Доктор Махендра вместе с Гаури и слугой подняли ее и положили на стол для осмотра пациентов. Слуга принялся энергично обмахивать ее веером, а доктор дал ей холодной воды.
— Нервная натура! — сказал он Адаму Сингху. — А тут еще потрясение от встречи с дочерью!
— Это с ней случилось от стыда, сахиб доктор, — ответил Адам Сингх.
— Я думаю, она чувствует себя не столько пристыженной, сколько виноватой, — сказал Махендра.
— Да, да, сахиб доктор, это я и хотел сказать, — охотно согласился Адам Сингх.
Лакшми открыла глаза. Доктор подошел к ней, пощупал пульс и сказал:
— Сильное переутомление. И больное сердце…
Лакшми с благодарностью взглянула на него, спустилась с хирургического стола и с раскрытыми объятиями направилась к дочери. Но Гаури, сама не понимая, что с ней происходит, вдруг отпрянула назад с побледневшим лицом. Тогда Лакшми, опустив голову, присела рядом с Адамом Сингхом у ног Махендры.
Воцарилась долгая тишина. Адаму Сингху каждое мгновение казалось вечностью. Наконец, преодолев смущение, которое он чувствовал в присутствии доктора, старый крестьянин сказал:
— Сахиб доктор, прости эту старую женщину и отпусти с ней ее дочь…
— Мне не за что ее прощать, — резко сказал Махендра.
— Я ошибся, сахиб доктор, прости меня… — поспешил поправиться Адам Сингх.
— Опять? — перебил его Махендра. — Непонятно, при чем тут прощение!
— Сахиб доктор, я хотел сказать…
— Я знаю, что ты хотел сказать. Я вовсе не собирался пугать ни тебя, ни эту старую женщину. Я говорю то, что думаю. Ваша дочь пришла к нам изнуренная лихорадкой. В ее глазах можно было прочесть боль тайного горя. С тех пор многое произошло с ней и со всеми нами… Теперь к ней возвращается жизнь. Она избавилась от своих страхов. Гаури любит свою работу и полностью отдается ей.
Адам Сингх смотрел на доктора с открытым ртом, очень мало понимая из того, что он говорит. Доктор Махендра почувствовал это и попытался выражаться попроще.
— У жителей гор есть поговорка: «Смотри на солнце утром и на звезды ночью, а в промежутке работай, веселись, ешь, спи, люби и не бойся бога». А что мы делаем вместо этого? Без конца копим золото и серебро, стараемся накупить как можно больше скота и даже продаем своих дочерей!..

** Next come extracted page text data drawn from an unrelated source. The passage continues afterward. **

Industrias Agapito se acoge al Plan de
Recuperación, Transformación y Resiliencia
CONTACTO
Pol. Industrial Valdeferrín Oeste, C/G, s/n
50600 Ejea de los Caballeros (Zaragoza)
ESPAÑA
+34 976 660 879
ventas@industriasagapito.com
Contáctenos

— Но, господин, — вдруг осмелела Лакшми, — какое у бедняка лекарство против бедности?
— Я не осуждаю тебя, старая женщина. Я только хочу сказать, что ростовщики, которые все покупают и продают, принесли в деревню ложь. В результате ваш Амру становится мошенником, а ты продаешь свою дочь. А разве мало женщин не могут вскормить своих младенцев только потому, что им нечего есть и у них пропадает молоко?..
— Я поступила нехороша, сахиб доктор, — сказала Лакшми, пряча лицо под покрывалом. — Но ведь иначе наш ростовщик забрал бы мою корову.

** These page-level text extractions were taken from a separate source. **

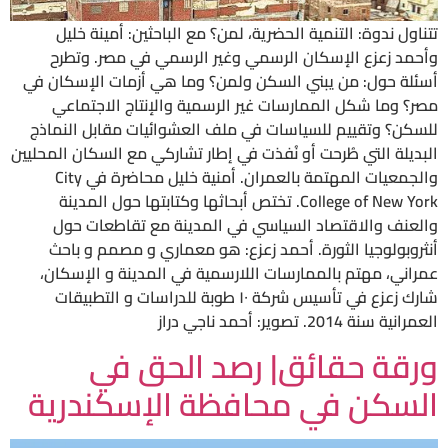
تتناول ندوة: التنمية الحضرية، لمن؟ مع الباحثين: أمينة خليل
وأحمد زعزع الإسكان الرسمي وغير الرسمي في مصر. وتطرح
أسئلة حول: من يبني السكن ولمن؟ وما هي أزمات الإسكان في
مصر؟ وما شكل الممارسات غير الرسمية والإنتاج الاجتماعي
للسكن؟ وتقييم للسياسات في ملف العشوائيات مقابل النماذج
البديلة التي طُرحت أو نُفذت في إطار تشاركي مع السكان المحليين
والجمعيات المهتمة بالعمران. أمنية خليل محاضرة في City
College of New York. تختص أبحاثها وكتابتها حول المدينة
والعنف والاقتصاد السياسي في المدينة مع تقاطعات حول
أنثروبولوجيا الثورة. أحمد زعزع: هو معماري و مصمم و باحث
عمراني، مهتم بالممارسات اللارسمية في المدينة و الإسكان،
شارك زعزع في تأسيس شركة ١٠ طوبة للدراسات و التطبيقات
العمرانية سنة 2014. تصوير: أحمد ناجي دراز
ورقة حقائق| رصد الحق في
السكن في محافظة الإسكندرية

— Да я о другом говорю! — воскликнул Махендра. — Я не осуждаю тебя. Я осуждаю вашу веру. Ведь что получается? Ростовщик считает тебя грешницей, если ты не заплатишь ему процентов с долга. И рядом с этим лицемером всегда негодяй брахман. В нашей деревне, в Гургаоне, «чистые» индусы прогнали всех «неприкасаемых»! Вот до чего они дошли.